## Task description
Repeat each entry as written and leave the images out of the copy.

## Input for this task
***
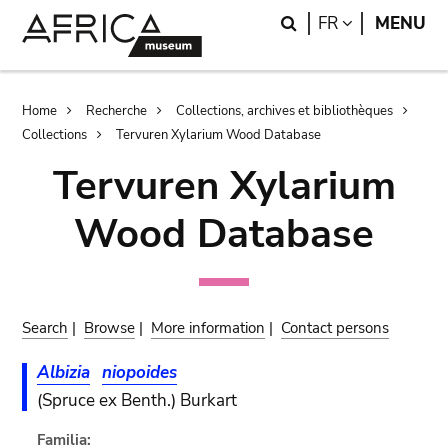
Skip
Skip
Search
LANGUAGE
FR
MENU
to
to
main
search
content
Breadcrumb
Home
Recherche
Collections, archives et bibliothèques
Collections
Tervuren Xylarium Wood Database
Tervuren Xylarium
Wood Database
Search
|
Browse
|
More information
|
Contact persons
Albizia
niopoides
(Spruce ex Benth.) Burkart
Familia:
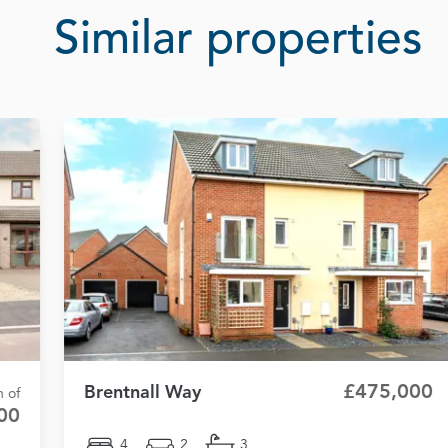
Similar properties
£475,000
Brentnall Way
n of
00
4
2
3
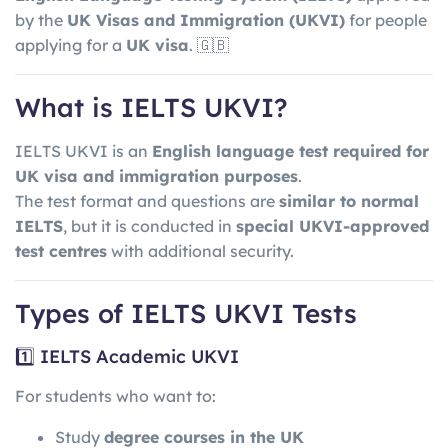
by the
UK Visas and Immigration
(UKVI)
for people
applying for a
UK visa
. 🇬🇧
What is IELTS UKVI?
IELTS UKVI is an
English language test required for
UK visa and immigration purposes
.
The test format and questions are
similar to normal
IELTS
, but it is conducted in
special UKVI-approved
test centres
with additional security.
Types of IELTS UKVI Tests
1️⃣ IELTS Academic UKVI
For students who want to:
Study
degree courses in the UK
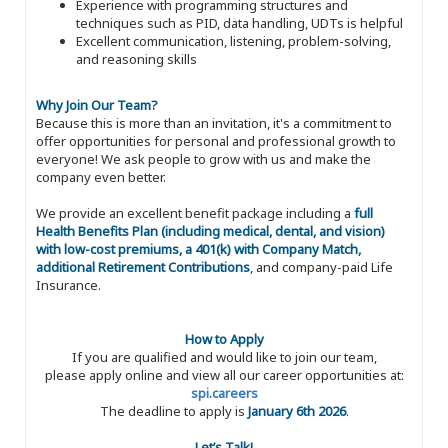
Experience with programming structures and
techniques such as PID, data handling, UDTs is helpful
Excellent communication, listening, problem-solving,
and reasoning skills
Why Join Our Team?
Because this is more than an invitation, it's a commitment to
offer opportunities for personal and professional growth to
everyone! We ask people to grow with us and make the
company even better.
We provide an excellent benefit package including a
full
Health Benefits Plan (including medical, dental, and vision)
with low-cost premiums, a 401(k) with Company Match,
additional Retirement Contributions
, and company-paid Life
Insurance.
How to Apply
If you are qualified and would like to join our team,
please apply online and view all our career opportunities at:
spi.careers
The deadline to apply is
January 6th 2026
.
Let’s Talk!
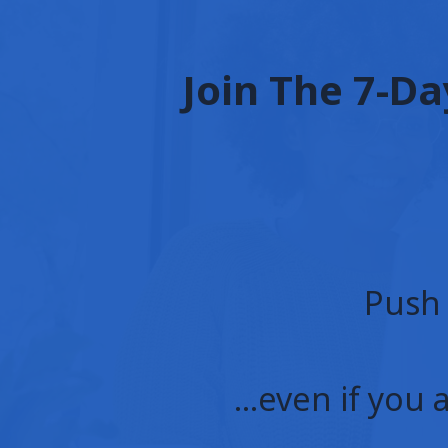
Join The 7-Da
Push 
…even if you 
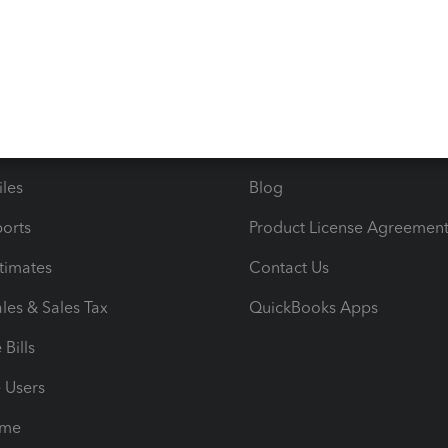
s
Resources
ncome & Expenses
Resource Center
 & Accept Payments
Product Support
e Tax Deductions
Tutorials
iles
Blog
orts
Product License Agreemen
timates
Contact Us
les & Sales Tax
QuickBooks Apps
Bills
e Users
ime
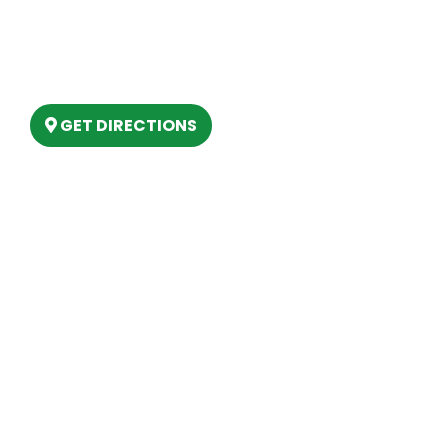
(888) 861-2640
6803 West Houghton Lake Dr. Houghton
Lake, MI 48629
GET DIRECTIONS
Hours
MONDAY
9am – 5:30pm
TUESDAY
9am – 5:30pm
WEDNESDAY
9am – 5:30pm
THURSDAY
9am – 5:30pm
FRIDAY
9am – 5:30pm
SATURDAY
10am-2pm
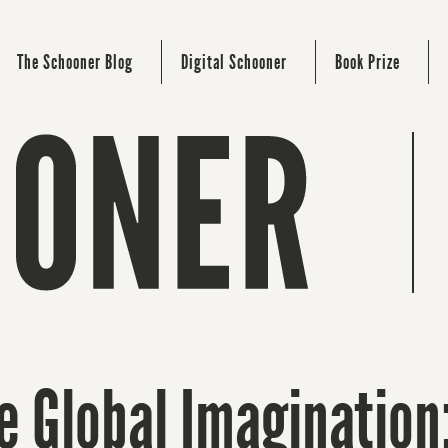
The Schooner Blog
Digital Schooner
Book Prize
 Global Imagination:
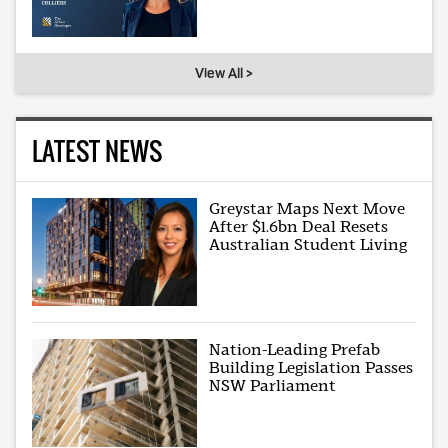
View All >
LATEST NEWS
Greystar Maps Next Move
After $1.6bn Deal Resets
Australian Student Living
Nation-Leading Prefab
Building Legislation Passes
NSW Parliament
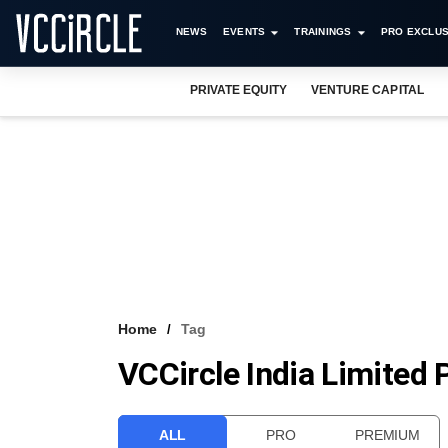
NEWS
EVENTS
TRAININGS
PRO EXCLUS
PRIVATE EQUITY
VENTURE CAPITAL
Home
Tag
VCCircle India Limited
ALL
PRO
PREMIUM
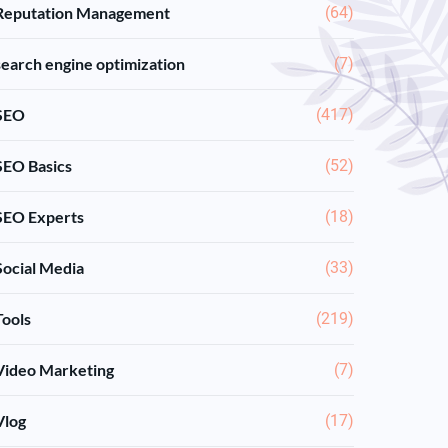
Reputation Management
(64)
search engine optimization
(7)
SEO
(417)
SEO Basics
(52)
SEO Experts
(18)
Social Media
(33)
Tools
(219)
Video Marketing
(7)
Vlog
(17)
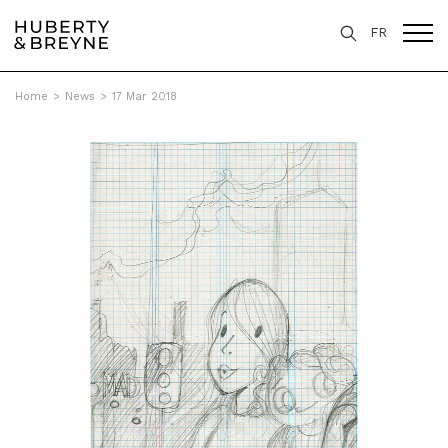
FR
Home
>
News
>
17 Mar 2018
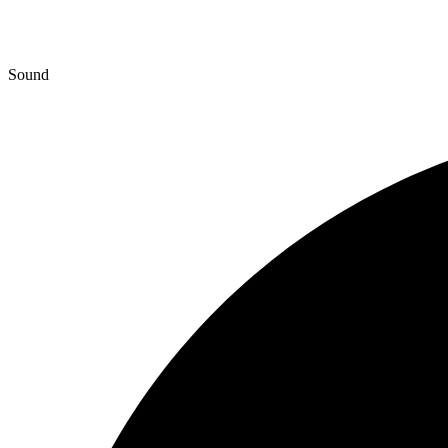
Sound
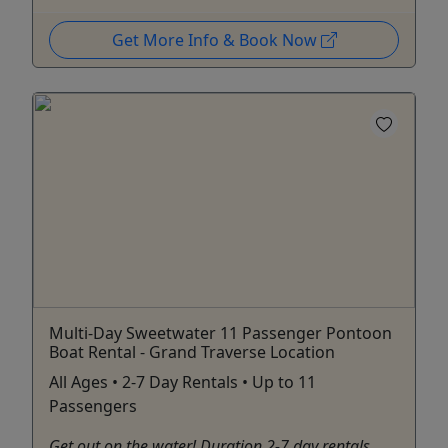
Get More Info & Book Now
Multi-Day Sweetwater 11 Passenger Pontoon
Boat Rental - Grand Traverse Location
All Ages • 2-7 Day Rentals • Up to 11
Passengers
Get out on the water! Duration 2-7 day rentals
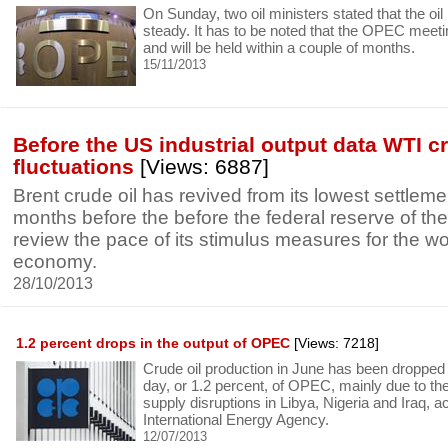
On Sunday, two oil ministers stated that the oil
steady. It has to be noted that the OPEC meetin
and will be held within a couple of months.
15/11/2013
Before the US industrial output data WTI 
fluctuations
[Views: 6887]
Brent crude oil has revived from its lowest settlem
months before the before the federal reserve of th
review the pace of its stimulus measures for the wor
economy.
28/10/2013
1.2 percent drops in the output of OPEC
[Views: 7218]
Crude oil production in June has been dropped
day, or 1.2 percent, of OPEC, mainly due to th
supply disruptions in Libya, Nigeria and Iraq, a
International Energy Agency.
12/07/2013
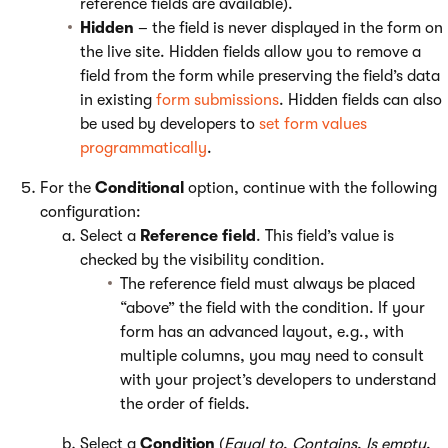
reference fields are available).
Hidden
– the field is never displayed in the form on
the live site. Hidden fields allow you to remove a
field from the form while preserving the field’s data
in existing
form submissions
. Hidden fields can also
be used by developers to
set form values
programmatically
.
For the
Conditional
option, continue with the following
configuration:
Select a
Reference field
. This field’s value is
checked by the visibility condition.
The reference field must always be placed
“above” the field with the condition. If your
form has an advanced layout, e.g., with
multiple columns, you may need to consult
with your project’s developers to understand
the order of fields.
Select a
Condition
(
Equal to
,
Contains
,
Is empty
,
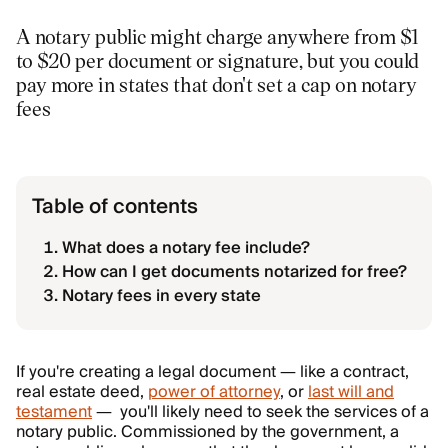
A notary public might charge anywhere from $1
to $20 per document or signature, but you could
pay more in states that don't set a cap on notary
fees
Table of contents
What does a notary fee include?
How can I get documents notarized for free?
Notary fees in every state
If you're creating a legal document — like a contract,
real estate deed,
power of attorney
, or
last will and
testament
— you'll likely need to seek the services of a
notary public. Commissioned by the government, a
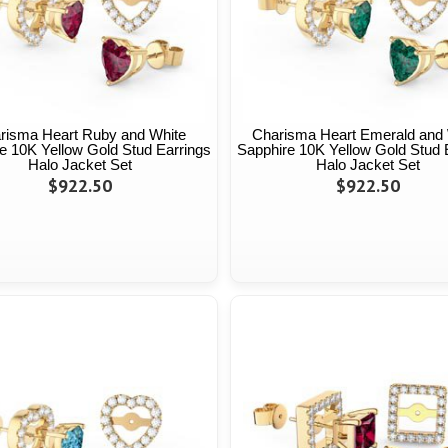
risma Heart Ruby and White
Charisma Heart Emerald and 
e 10K Yellow Gold Stud Earrings
Sapphire 10K Yellow Gold Stud 
Halo Jacket Set
Halo Jacket Set
$922.50
$922.50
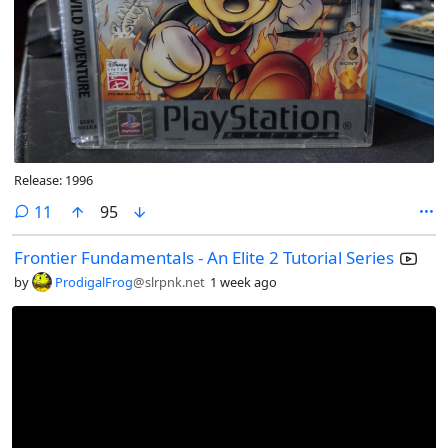
Release: 1996
comments
11
95
Frontier Fundamentals - An Elite 2 Tutorial Series
by
ProdigalFrog
@slrpnk.net
1 week ago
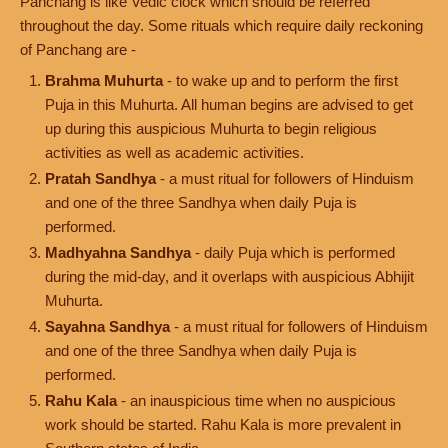
Panchang is like Vedic clock which should be referred
throughout the day. Some rituals which require daily reckoning
of Panchang are -
Brahma Muhurta
- to wake up and to perform the first
Puja in this Muhurta. All human begins are advised to get
up during this auspicious Muhurta to begin religious
activities as well as academic activities.
Pratah Sandhya
- a must ritual for followers of Hinduism
and one of the three Sandhya when daily Puja is
performed.
Madhyahna Sandhya
- daily Puja which is performed
during the mid-day, and it overlaps with auspicious Abhijit
Muhurta.
Sayahna Sandhya
- a must ritual for followers of Hinduism
and one of the three Sandhya when daily Puja is
performed.
Rahu Kala
- an inauspicious time when no auspicious
work should be started. Rahu Kala is more prevalent in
***
## Solution to this exercise
Skip
Skip
Search
LANGUAGE
FR
MENU
to
to
main
search
content
Breadcrumb
Home
Recherche
Collections, archives et bibliothèques
Collections
Tervuren Xylarium Wood Database
Tervuren Xylarium
Wood Database
Search
|
Browse
|
More information
|
Contact persons
Albizia
niopoides
(Spruce ex Benth.) Burkart
Familia:
Similar properties
£475,000
Brentnall Way
n of
00
4
2
3
by the
UK Visas and Immigration
(UKVI)
for people
applying for a
UK visa
. 🇬🇧
What is IELTS UKVI?
IELTS UKVI is an
English language test required for
UK visa and immigration purposes
.
The test format and questions are
similar to normal
IELTS
, but it is conducted in
special UKVI-approved
test centres
with additional security.
Types of IELTS UKVI Tests
1️⃣ IELTS Academic UKVI
For students who want to:
Study
degree courses in the UK
Experience with programming structures and
techniques such as PID, data handling, UDTs is helpful
Excellent communication, listening, problem-solving,
and reasoning skills
Why Join Our Team?
Because this is more than an invitation, it's a commitment to
offer opportunities for personal and professional growth to
everyone! We ask people to grow with us and make the
company even better.
We provide an excellent benefit package including a
full
Health Benefits Plan (including medical, dental, and vision)
with low-cost premiums, a 401(k) with Company Match,
additional Retirement Contributions
, and company-paid Life
Insurance.
How to Apply
If you are qualified and would like to join our team,
please apply online and view all our career opportunities at:
spi.careers
The deadline to apply is
January 6th 2026
.
Let’s Talk!
Join The 7-Da
Push 
…even if you 
s
Resources
ncome & Expenses
Resource Center
 & Accept Payments
Product Support
e Tax Deductions
Tutorials
iles
Blog
orts
Product License Agreemen
timates
Contact Us
les & Sales Tax
QuickBooks Apps
Bills
e Users
ime
(888) 861-2640
6803 West Houghton Lake Dr. Houghton
Lake, MI 48629
GET DIRECTIONS
Hours
MONDAY
9am – 5:30pm
TUESDAY
9am – 5:30pm
WEDNESDAY
9am – 5:30pm
THURSDAY
9am – 5:30pm
FRIDAY
9am – 5:30pm
SATURDAY
10am-2pm
The Schooner Blog
Digital Schooner
Book Prize
 Global Imagination:
View All >
LATEST NEWS
Greystar Maps Next Move
After $1.6bn Deal Resets
Australian Student Living
Nation-Leading Prefab
Building Legislation Passes
NSW Parliament
NEWS
EVENTS
TRAININGS
PRO EXCLUS
PRIVATE EQUITY
VENTURE CAPITAL
Home
Tag
VCCircle India Limited
ALL
PRO
PREMIUM
Reputation Management
(64)
search engine optimization
(7)
SEO
(417)
SEO Basics
(52)
SEO Experts
(18)
Social Media
(33)
Tools
(219)
Video Marketing
(7)
Vlog
(17)
FR
Home
>
News
>
17 Mar 2018
Sound
Get More Info & Book Now
Multi-Day Sweetwater 11 Passenger Pontoon
Boat Rental - Grand Traverse Location
All Ages • 2-7 Day Rentals • Up to 11
Passengers
Get out on the water! Duration 2-7 day rentals
On Sunday, two oil ministers stated that the oil
steady. It has to be noted that the OPEC meetin
and will be held within a couple of months.
15/11/2013
Before the US industrial output data WTI 
fluctuations
[Views: 6887]
Brent crude oil has revived from its lowest settlem
months before the before the federal reserve of th
review the pace of its stimulus measures for the wor
economy.
28/10/2013
1.2 percent drops in the output of OPEC
[Views: 7218]
Crude oil production in June has been dropped
day, or 1.2 percent, of OPEC, mainly due to th
supply disruptions in Libya, Nigeria and Iraq, a
International Energy Agency.
12/07/2013
reference fields are available).
Hidden
– the field is never displayed in the form on
the live site. Hidden fields allow you to remove a
field from the form while preserving the field’s data
in existing
form submissions
. Hidden fields can also
be used by developers to
set form values
programmatically
.
For the
Conditional
option, continue with the following
configuration:
Select a
Reference field
. This field’s value is
checked by the visibility condition.
The reference field must always be placed
“above” the field with the condition. If your
form has an advanced layout, e.g., with
multiple columns, you may need to consult
with your project’s developers to understand
the order of fields.
Select a
Condition
(
Equal to
,
Contains
,
Is empty
,
A notary public might charge anywhere from $1
to $20 per document or signature, but you could
pay more in states that don't set a cap on notary
fees
Table of contents
What does a notary fee include?
How can I get documents notarized for free?
Notary fees in every state
If you're creating a legal document — like a contract,
real estate deed,
power of attorney
, or
last will and
testament
— you'll likely need to seek the services of a
notary public. Commissioned by the government, a
risma Heart Ruby and White
Charisma Heart Emerald and 
e 10K Yellow Gold Stud Earrings
Sapphire 10K Yellow Gold Stud 
Halo Jacket Set
Halo Jacket Set
$922.50
$922.50
Release: 1996
comments
11
95
Frontier Fundamentals - An Elite 2 Tutorial Series
by
ProdigalFrog
@slrpnk.net
1 week ago
Panchang is like Vedic clock which should be referred
throughout the day. Some rituals which require daily reckoning
of Panchang are -
Brahma Muhurta
- to wake up and to perform the first
Puja in this Muhurta. All human begins are advised to get
up during this auspicious Muhurta to begin religious
activities as well as academic activities.
Pratah Sandhya
- a must ritual for followers of Hinduism
and one of the three Sandhya when daily Puja is
performed.
Madhyahna Sandhya
- daily Puja which is performed
during the mid-day, and it overlaps with auspicious Abhijit
Muhurta.
Sayahna Sandhya
- a must ritual for followers of Hinduism
and one of the three Sandhya when daily Puja is
performed.
Rahu Kala
- an inauspicious time when no auspicious
work should be started. Rahu Kala is more prevalent in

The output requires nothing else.